Oil prices won’t rise much further over the next year and a half as demand growth slows and refiners comfortably meet gasoline consumption, according to the world’s largest independent oil-trading house.
“I cannot see the market really roaring ahead,” Vitol Group of Cos. Chief Executive Officer Ian Taylor told Bloomberg Television in an interview. “We have a lot of oil in the system and it will take us considerable time to work that off.”
Since rallying from a 12-year low of $27.10 a barrel in January, Brent crude has been hovering around $50 a barrel for the last month. The international benchmark will probably end the year “not too far away from where we are today” and rise to about $60 by the end of 2017, Taylor said.
The forecast, which coincides with a similar view from Goldman Sachs Group Inc., would mean oil-rich countries and the energy industry face a prolonged period of low prices, more akin to the 1986 to 1999 downturn than the swift recovery after the 2008 financial crisis. Vitol trades more than 6 million barrels a day of crude and refined products — enough to cover the needs of Germany, France, Italy and Spain together — and its views are closely followed in the energy market.
Taylor, who has traded oil for nearly four decades, said one-off factors, including supply disruptions and stronger-than-expected demand growth, helped to tighten the market in the first half, lifting prices.
Demand Growth
“We probably expect demand growth to be slightly less in the second half of the year,” he said. “There is a little less pull from the Far East” and basic Chinese refineries, known as teapots, seem well satisfied after having “overbought” crude in the first months of the year, he said.
The summer driving in the U.S. may not be so bullish for oil because “the refinery system of the world has clearly been able to make enough gasoline, and the gasoline stocks are healthy,” Taylor said.
U.S. wholesale gasoline futures for August delivery — traditionally the peak of the driving season — traded at $1.50 a gallon in New York at 12:01 p.m. Monday, below the price for futures to delivery in September, suggesting current supplies are plentiful. “We don’t see any shortages of gasoline,” Taylor said.
Supply Disruptions
At the same time, “most of the disruptions are beginning to correct themselves,” such as wildfires that halted Canadian output, Taylor said.
The oil price outlook is unlikely to change significantly in 2017 as supply from new oilfields, including the super-giant Kashagan in Kazakhstan and others in the U.S. Gulf of Mexico, offset production drops elsewhere, Taylor said. The wild card for next year is U.S. shale supply, which appears to have reached a bottom, but it’s too early to say whether growth will resume.
U.S. oil production was hit hard by the plunge in oil prices after the Organization of Petroleum Exporting Countries diverged from its traditional policy of adjusting supply to manage prices, announcing in late 2014 that it would maintain output to defend its position in the market.

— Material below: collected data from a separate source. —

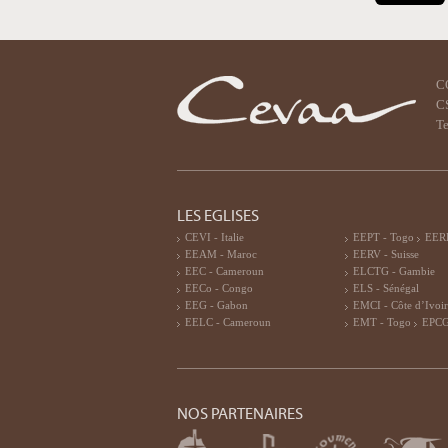
C
CS
Te
LES EGLISES
CEVI - Italie
EEPT - Togo
EERF
EEAM - Maroc
EERV - Suisse
EEC - Cameroun
ELCTG - Gambie
EECo - Congo
ELS - Sénégal
EEG - Gabon
EMCI - Côte d’Ivoi
EELC - Cameroun
EMT - Togo
EPCG
NOS PARTENAIRES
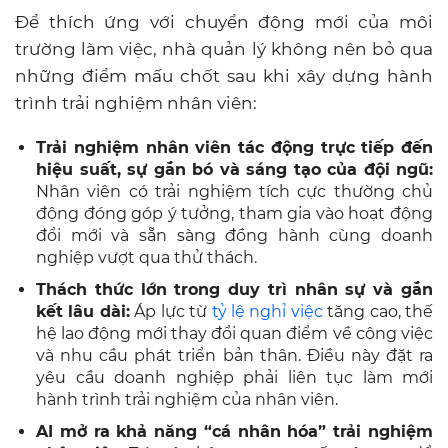
Để thích ứng với chuyển động mới của môi
trường làm việc, nhà quản lý không nên bỏ qua
những điểm mấu chốt sau khi xây dựng hành
trình trải nghiệm nhân viên:
Trải nghiệm nhân viên tác động trực tiếp đến
hiệu suất, sự gắn bó và sáng tạo của đội ngũ:
N
hân viên có trải nghiệm tích cực thường chủ
động đóng góp ý tưởng, tham gia vào hoạt động
đổi mới và sẵn sàng đồng hành cùng doanh
nghiệp vượt qua thử thách.
Thách thức lớn trong duy trì nhân sự và gắn
kết lâu dài:
Áp lực từ
tỷ lệ nghỉ việc
tăng cao, thế
hệ lao động mới thay đổi quan điểm về công việc
và nhu cầu phát triển bản thân. Điều này đặt ra
yêu cầu doanh nghiệp phải liên tục làm mới
hành trình trải nghiệm của nhân viên.
AI mở ra khả năng “cá nhân hóa” trải nghiệm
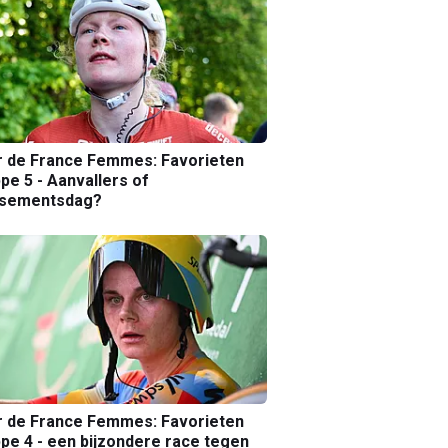
r de France Femmes: Favorieten
pe 5 - Aanvallers of
ssementsdag?
r de France Femmes: Favorieten
pe 4 - een bijzondere race tegen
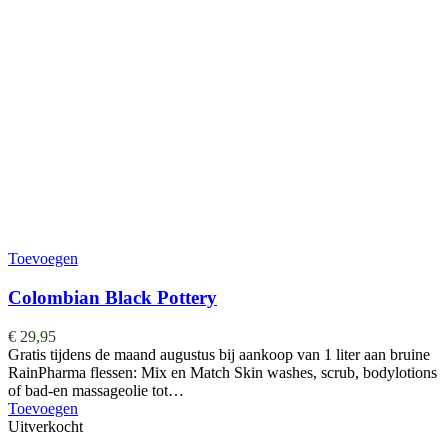
Toevoegen
Colombian Black Pottery
€
29,95
Gratis tijdens de maand augustus bij aankoop van 1 liter aan bruine
RainPharma flessen: Mix en Match Skin washes, scrub, bodylotions
of bad-en massageolie tot…
Toevoegen
Uitverkocht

The nation pumped 8.6 million barrels a day last month, down from a peak of 9.6 million in June 2015.
Vitol, which celebrates its 50th anniversary this year and is owned by its employees, didn’t made as much money in the first half of the year as in the same period in 2015, Taylor said. It earned $1.6 billion last year, the most since 2011, as it profited from price swings in the energy market.